*ABOUT THIS TASK*
Output, verbatim and without pictures, the lines from the first line of the listing through the line containing "automatisierter Steuerung und".
- - - - -
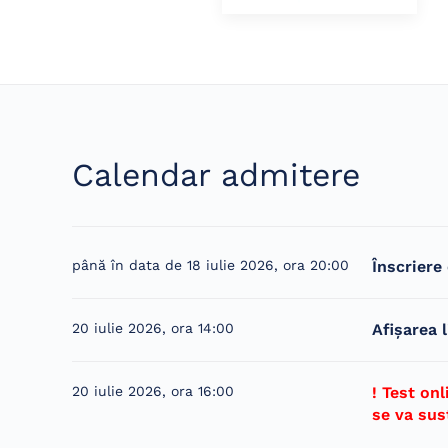
Calendar admitere
până în data de 18 iulie 2026, ora 20:00
Înscriere
20 iulie 2026, ora 14:00
Afișarea l
20 iulie 2026, ora 16:00
! Test on
se va susț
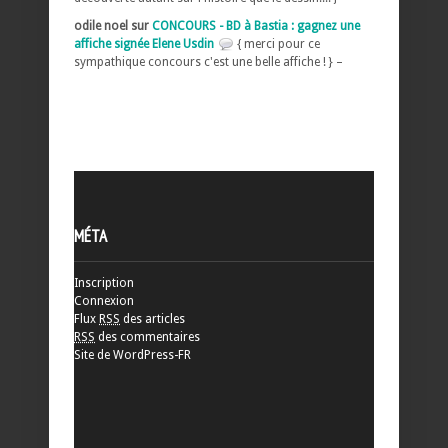
odile noel sur
CONCOURS - BD à Bastia : gagnez une
affiche signée Elene Usdin
{ merci pour ce
sympathique concours c'est une belle affiche ! } –
MÉTA
Inscription
Connexion
Flux
RSS
des articles
RSS
des commentaires
Site de WordPress-FR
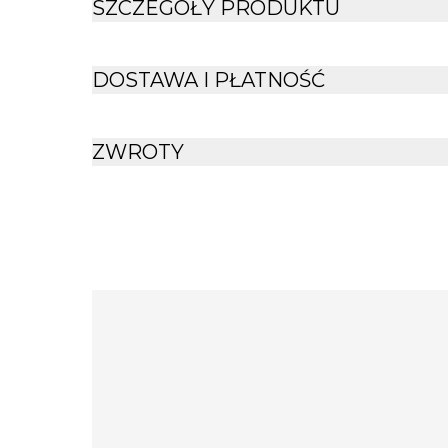
SZCZEGÓŁY PRODUKTU
DOSTAWA I PŁATNOŚĆ
ZWROTY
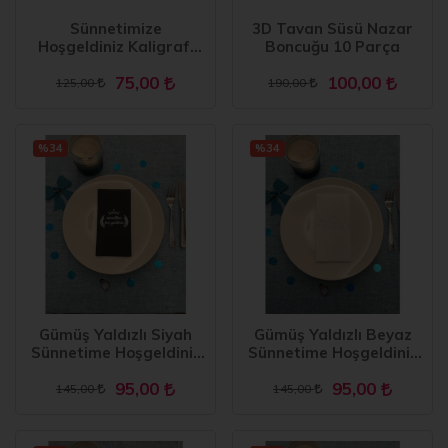
Sünnetimize
3D Tavan Süsü Nazar
Hoşgeldiniz Kaligrafi
Boncuğu 10 Parça
Banner 210 cm
75,00
100,00
125,00
190,00
%34
%34
Gümüş Yaldızlı Siyah
Gümüş Yaldızlı Beyaz
Sünnetime Hoşgeldiniz
Sünnetime Hoşgeldiniz
Baskılı Garson Katlama
Baskılı Garson Katlama
95,00
95,00
Peçete 16 Adet
Peçete 16 Adet
145,00
145,00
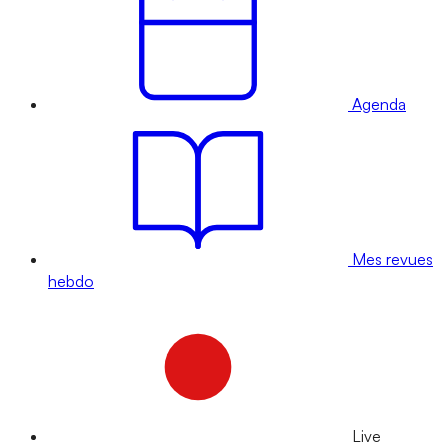
Agenda
Mes revues
hebdo
Live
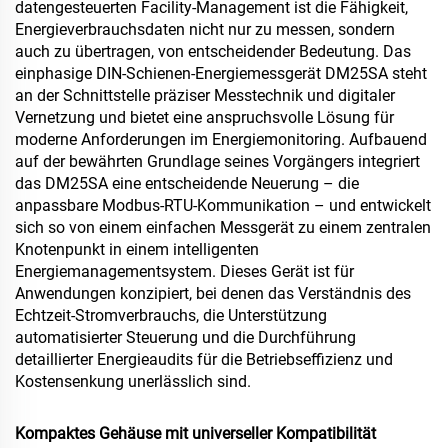
datengesteuerten Facility-Management ist die Fähigkeit,
Energieverbrauchsdaten nicht nur zu messen, sondern
auch zu übertragen, von entscheidender Bedeutung. Das
einphasige DIN-Schienen-Energiemessgerät DM25SA steht
an der Schnittstelle präziser Messtechnik und digitaler
Vernetzung und bietet eine anspruchsvolle Lösung für
moderne Anforderungen im Energiemonitoring. Aufbauend
auf der bewährten Grundlage seines Vorgängers integriert
das DM25SA eine entscheidende Neuerung – die
anpassbare Modbus-RTU-Kommunikation – und entwickelt
sich so von einem einfachen Messgerät zu einem zentralen
Knotenpunkt in einem intelligenten
Energiemanagementsystem. Dieses Gerät ist für
Anwendungen konzipiert, bei denen das Verständnis des
Echtzeit-Stromverbrauchs, die Unterstützung
automatisierter Steuerung und die Durchführung
detaillierter Energieaudits für die Betriebseffizienz und
Kostensenkung unerlässlich sind.
Kompaktes Gehäuse mit universeller Kompatibilität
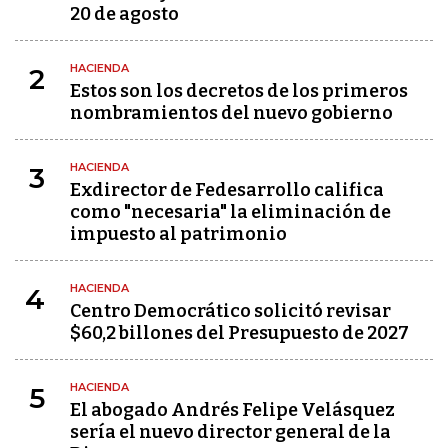
20 de agosto
HACIENDA
2
Estos son los decretos de los primeros
nombramientos del nuevo gobierno
HACIENDA
3
Exdirector de Fedesarrollo califica
como "necesaria" la eliminación de
impuesto al patrimonio
HACIENDA
4
Centro Democrático solicitó revisar
$60,2 billones del Presupuesto de 2027
HACIENDA
5
El abogado Andrés Felipe Velásquez
sería el nuevo director general de la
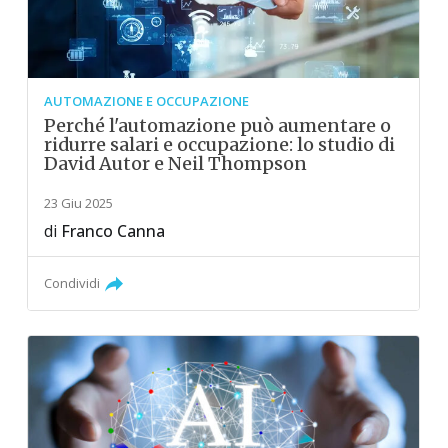
AUTOMAZIONE E OCCUPAZIONE
Perché l'automazione può aumentare o
ridurre salari e occupazione: lo studio di
David Autor e Neil Thompson
23 Giu 2025
di
Franco Canna
Condividi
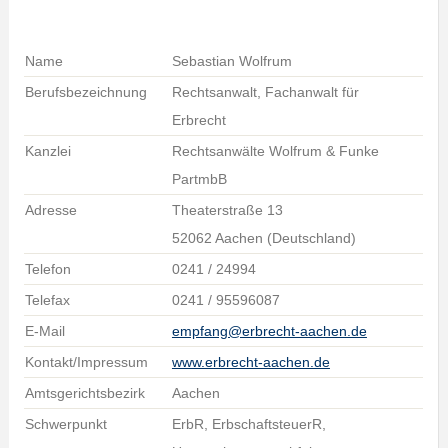
Name
Sebastian Wolfrum
Berufsbezeichnung
Rechtsanwalt, Fachanwalt für
Erbrecht
Kanzlei
Rechtsanwälte Wolfrum & Funke
PartmbB
Adresse
Theaterstraße 13
52062 Aachen (Deutschland)
Telefon
0241 / 24994
Telefax
0241 / 95596087
E-Mail
empfang@erbrecht-aachen.de
Kontakt/Impressum
www.erbrecht-aachen.de
Amtsgerichtsbezirk
Aachen
Schwerpunkt
ErbR, ErbschaftsteuerR,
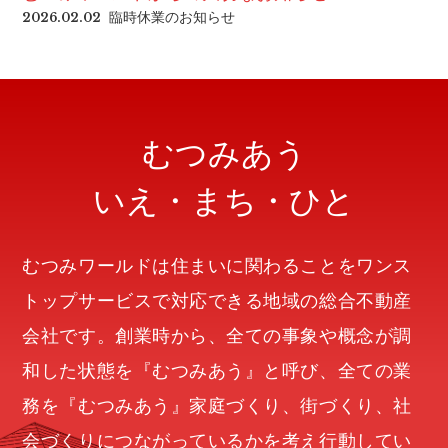
臨時休業のお知らせ
2026.02.02
むつみあう
いえ・まち・ひと
むつみワールドは住まいに関わることをワンス
トップサービスで対応できる地域の総合不動産
会社です。創業時から、全ての事象や概念が調
和した状態を『むつみあう』と呼び、全ての業
務を『むつみあう』家庭づくり、街づくり、社
会づくりにつながっているかを考え行動してい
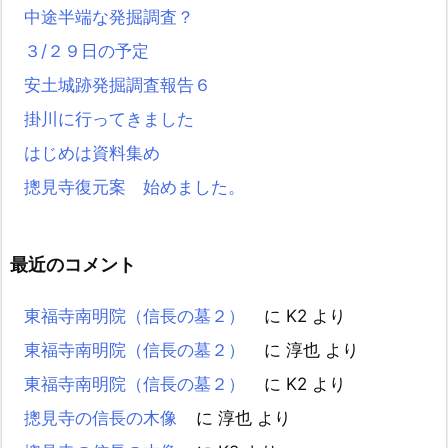
中途半端な発掘調査？
３/２９日の予定
安土城跡発掘調査報告６
掛川に行ってきました
はじめは資料集め
摠見寺復元案 始めました。
最近のコメント
東福寺南明院（信長の墓２）
に
K2
より
東福寺南明院（信長の墓２）
に
淳也
より
東福寺南明院（信長の墓２）
に
K2
より
摠見寺の信長の木像
に
淳也
より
- - - - -
*COMPLETED EXERCISE*
Calendar admitere
până în data de 18 iulie 2026, ora 20:00
Înscriere
20 iulie 2026, ora 14:00
Afișarea l
20 iulie 2026, ora 16:00
! Test on
se va susț
odile noel sur
CONCOURS - BD à Bastia : gagnez une
affiche signée Elene Usdin
{ merci pour ce
sympathique concours c'est une belle affiche ! } –
MÉTA
Inscription
Connexion
Flux
RSS
des articles
RSS
des commentaires
Site de WordPress-FR
SZCZEGÓŁY PRODUKTU
DOSTAWA I PŁATNOŚĆ
ZWROTY
Sünnetimize
3D Tavan Süsü Nazar
Hoşgeldiniz Kaligrafi
Boncuğu 10 Parça
Banner 210 cm
75,00
100,00
125,00
190,00
%34
%34
Gümüş Yaldızlı Siyah
Gümüş Yaldızlı Beyaz
Sünnetime Hoşgeldiniz
Sünnetime Hoşgeldiniz
Baskılı Garson Katlama
Baskılı Garson Katlama
95,00
95,00
Peçete 16 Adet
Peçete 16 Adet
145,00
145,00
Agenda
Mes revues
hebdo
Live
datengesteuerten Facility-Management ist die Fähigkeit,
Energieverbrauchsdaten nicht nur zu messen, sondern
auch zu übertragen, von entscheidender Bedeutung. Das
einphasige DIN-Schienen-Energiemessgerät DM25SA steht
an der Schnittstelle präziser Messtechnik und digitaler
Vernetzung und bietet eine anspruchsvolle Lösung für
moderne Anforderungen im Energiemonitoring. Aufbauend
auf der bewährten Grundlage seines Vorgängers integriert
das DM25SA eine entscheidende Neuerung – die
anpassbare Modbus-RTU-Kommunikation – und entwickelt
sich so von einem einfachen Messgerät zu einem zentralen
Knotenpunkt in einem intelligenten
Energiemanagementsystem. Dieses Gerät ist für
Anwendungen konzipiert, bei denen das Verständnis des
Echtzeit-Stromverbrauchs, die Unterstützung
automatisierter Steuerung und die Durchführung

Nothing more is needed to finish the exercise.